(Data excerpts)
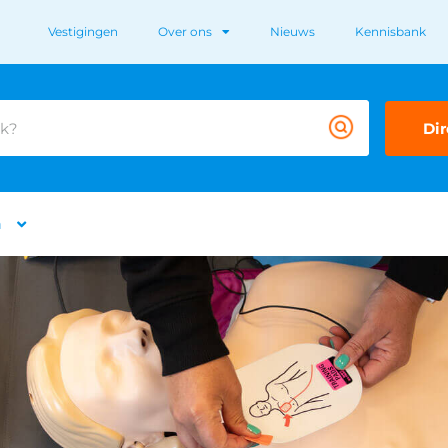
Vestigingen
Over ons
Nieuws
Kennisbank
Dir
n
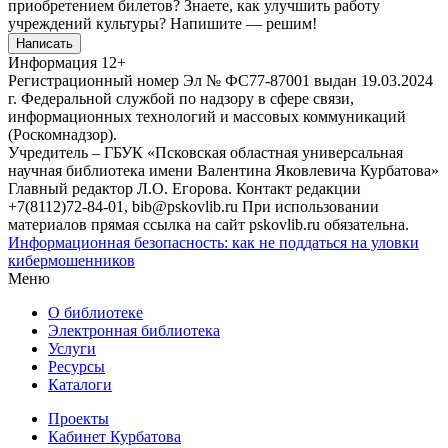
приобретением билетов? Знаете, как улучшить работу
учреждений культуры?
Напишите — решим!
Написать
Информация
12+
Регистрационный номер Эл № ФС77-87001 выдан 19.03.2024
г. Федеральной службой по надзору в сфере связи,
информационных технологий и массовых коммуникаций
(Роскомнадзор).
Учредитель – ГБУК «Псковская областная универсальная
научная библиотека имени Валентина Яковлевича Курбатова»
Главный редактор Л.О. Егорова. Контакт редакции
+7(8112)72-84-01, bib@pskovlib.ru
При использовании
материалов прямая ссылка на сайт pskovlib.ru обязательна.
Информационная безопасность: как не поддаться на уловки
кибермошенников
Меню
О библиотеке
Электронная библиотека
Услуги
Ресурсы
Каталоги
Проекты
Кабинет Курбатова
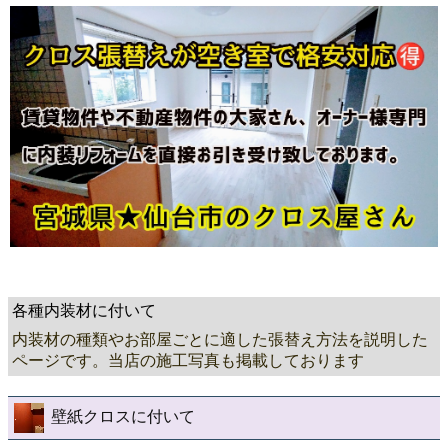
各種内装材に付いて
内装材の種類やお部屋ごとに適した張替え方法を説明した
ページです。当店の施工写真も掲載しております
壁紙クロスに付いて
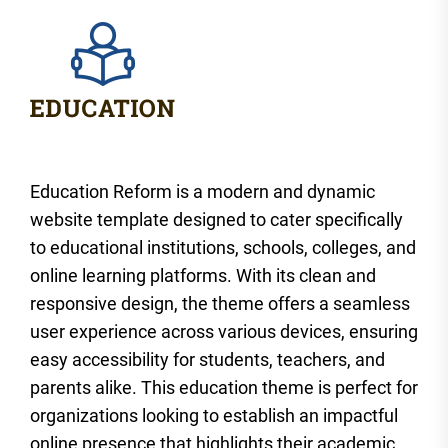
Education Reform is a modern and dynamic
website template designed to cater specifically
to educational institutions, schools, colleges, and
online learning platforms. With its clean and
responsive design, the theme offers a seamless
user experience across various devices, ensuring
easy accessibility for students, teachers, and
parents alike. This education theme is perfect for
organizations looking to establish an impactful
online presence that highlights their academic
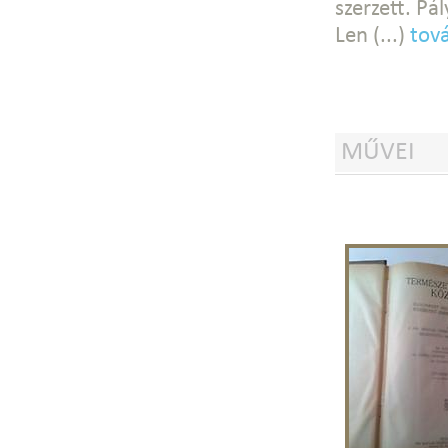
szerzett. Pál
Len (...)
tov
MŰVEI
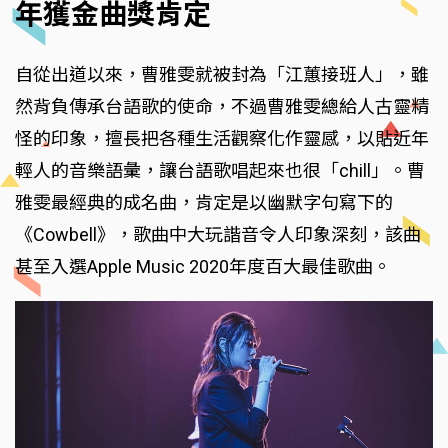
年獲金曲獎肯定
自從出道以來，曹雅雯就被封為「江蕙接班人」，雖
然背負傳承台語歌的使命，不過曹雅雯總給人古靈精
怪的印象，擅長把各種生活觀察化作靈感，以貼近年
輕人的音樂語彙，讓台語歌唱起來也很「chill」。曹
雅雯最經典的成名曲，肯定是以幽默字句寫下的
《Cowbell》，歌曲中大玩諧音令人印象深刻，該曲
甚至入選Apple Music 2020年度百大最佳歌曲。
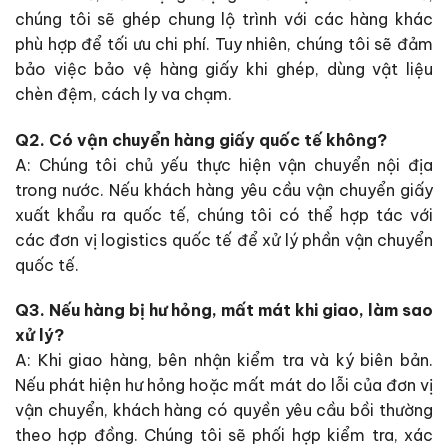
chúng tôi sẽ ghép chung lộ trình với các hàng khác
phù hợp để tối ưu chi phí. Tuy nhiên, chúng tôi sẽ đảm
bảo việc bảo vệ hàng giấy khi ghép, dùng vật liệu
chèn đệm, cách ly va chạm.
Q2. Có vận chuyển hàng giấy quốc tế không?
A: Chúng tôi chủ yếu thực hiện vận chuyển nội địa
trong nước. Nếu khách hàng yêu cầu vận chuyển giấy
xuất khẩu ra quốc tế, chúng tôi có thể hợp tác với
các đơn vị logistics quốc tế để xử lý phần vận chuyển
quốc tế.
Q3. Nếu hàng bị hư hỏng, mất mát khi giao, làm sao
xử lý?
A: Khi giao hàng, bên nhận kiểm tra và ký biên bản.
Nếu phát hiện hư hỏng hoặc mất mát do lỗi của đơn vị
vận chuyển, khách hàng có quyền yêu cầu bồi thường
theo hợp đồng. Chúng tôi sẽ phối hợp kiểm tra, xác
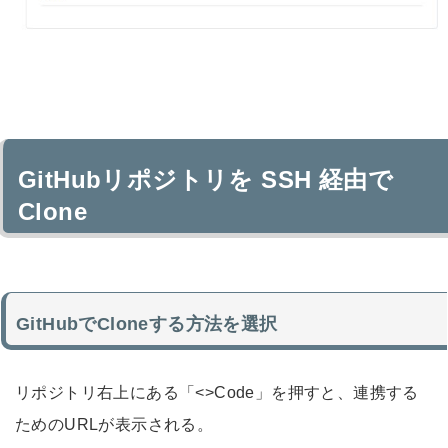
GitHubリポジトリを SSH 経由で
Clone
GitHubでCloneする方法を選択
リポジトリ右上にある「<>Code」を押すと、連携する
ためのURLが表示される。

--

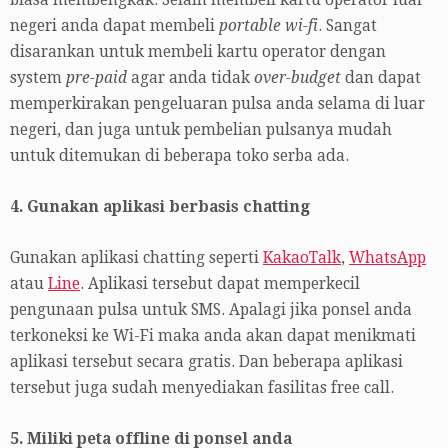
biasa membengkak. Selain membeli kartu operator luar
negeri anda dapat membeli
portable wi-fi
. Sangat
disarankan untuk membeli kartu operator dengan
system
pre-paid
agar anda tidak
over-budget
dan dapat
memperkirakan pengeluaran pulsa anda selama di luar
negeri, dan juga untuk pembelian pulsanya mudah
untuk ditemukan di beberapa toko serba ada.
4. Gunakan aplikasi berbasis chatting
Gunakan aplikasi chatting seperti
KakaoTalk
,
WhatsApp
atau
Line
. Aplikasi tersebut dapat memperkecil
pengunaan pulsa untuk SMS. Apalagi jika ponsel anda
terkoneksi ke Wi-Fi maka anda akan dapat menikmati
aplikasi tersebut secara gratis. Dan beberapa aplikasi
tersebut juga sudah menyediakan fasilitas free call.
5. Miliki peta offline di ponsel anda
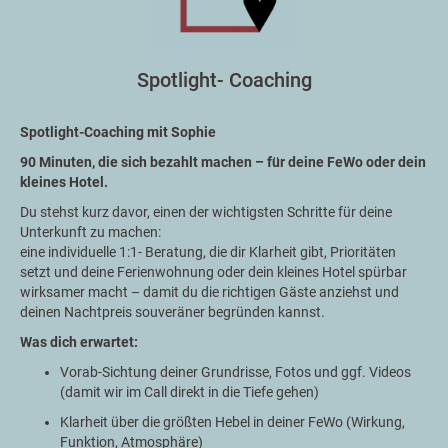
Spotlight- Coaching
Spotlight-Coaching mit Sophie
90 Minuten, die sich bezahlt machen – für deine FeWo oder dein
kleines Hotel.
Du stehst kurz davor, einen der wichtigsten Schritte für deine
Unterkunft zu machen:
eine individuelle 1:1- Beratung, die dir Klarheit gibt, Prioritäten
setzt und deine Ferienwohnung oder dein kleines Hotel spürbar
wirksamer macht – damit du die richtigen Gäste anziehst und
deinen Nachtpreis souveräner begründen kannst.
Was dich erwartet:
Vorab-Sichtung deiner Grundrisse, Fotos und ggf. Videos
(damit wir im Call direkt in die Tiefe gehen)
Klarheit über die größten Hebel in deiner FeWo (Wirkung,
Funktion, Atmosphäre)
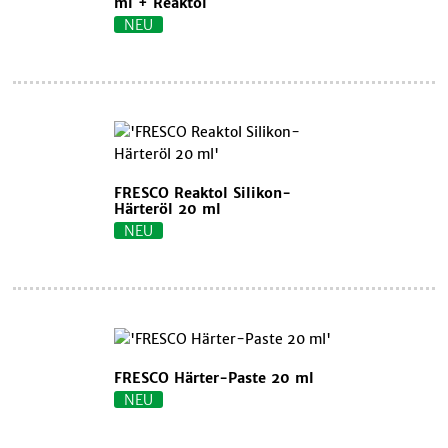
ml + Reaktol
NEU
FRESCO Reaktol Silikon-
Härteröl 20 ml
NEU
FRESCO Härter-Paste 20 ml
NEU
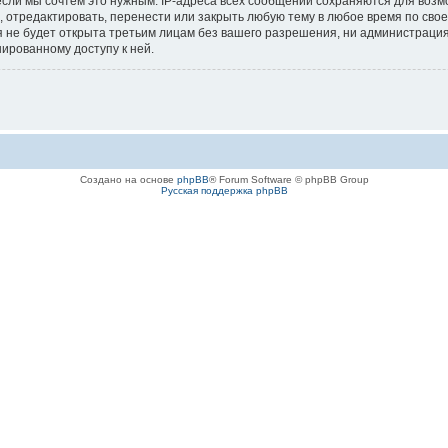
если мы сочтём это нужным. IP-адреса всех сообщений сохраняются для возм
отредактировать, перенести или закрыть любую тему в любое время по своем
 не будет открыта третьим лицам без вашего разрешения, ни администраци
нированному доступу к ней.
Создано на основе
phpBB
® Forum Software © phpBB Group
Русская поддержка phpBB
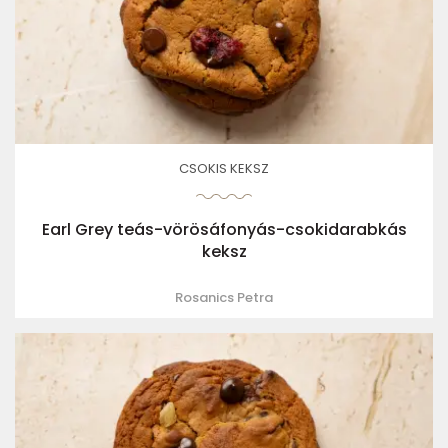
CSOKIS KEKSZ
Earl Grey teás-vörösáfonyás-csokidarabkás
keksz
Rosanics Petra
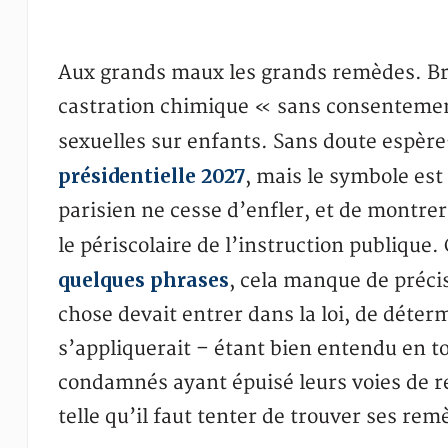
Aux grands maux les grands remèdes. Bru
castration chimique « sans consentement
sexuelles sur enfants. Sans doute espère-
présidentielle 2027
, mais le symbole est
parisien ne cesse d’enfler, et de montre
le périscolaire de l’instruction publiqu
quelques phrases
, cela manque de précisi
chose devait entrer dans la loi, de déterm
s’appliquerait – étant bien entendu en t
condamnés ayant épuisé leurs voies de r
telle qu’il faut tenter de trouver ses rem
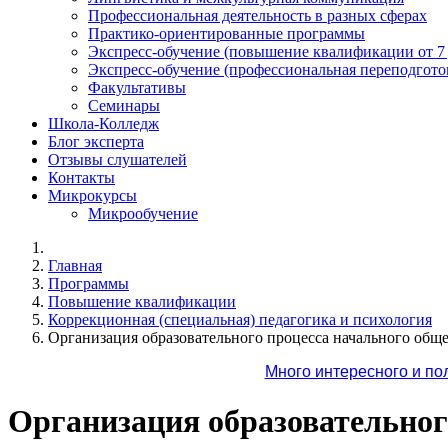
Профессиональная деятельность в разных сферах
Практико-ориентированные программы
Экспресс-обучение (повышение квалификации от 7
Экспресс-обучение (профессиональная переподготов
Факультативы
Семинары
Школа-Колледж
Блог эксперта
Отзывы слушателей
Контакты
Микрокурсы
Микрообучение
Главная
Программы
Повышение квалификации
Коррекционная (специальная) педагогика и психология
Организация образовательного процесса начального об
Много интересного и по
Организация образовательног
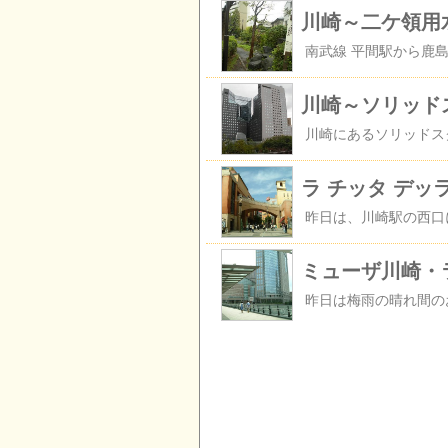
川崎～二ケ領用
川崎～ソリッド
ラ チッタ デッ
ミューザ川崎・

* [Task goal]: Report each line above containing the string "Klarheit".

* [Reply]:
eine individuelle 1:1- Beratung, die dir Klarheit gibt, Prioritäten
Klarheit über die größten Hebel in deiner FeWo (Wirkung,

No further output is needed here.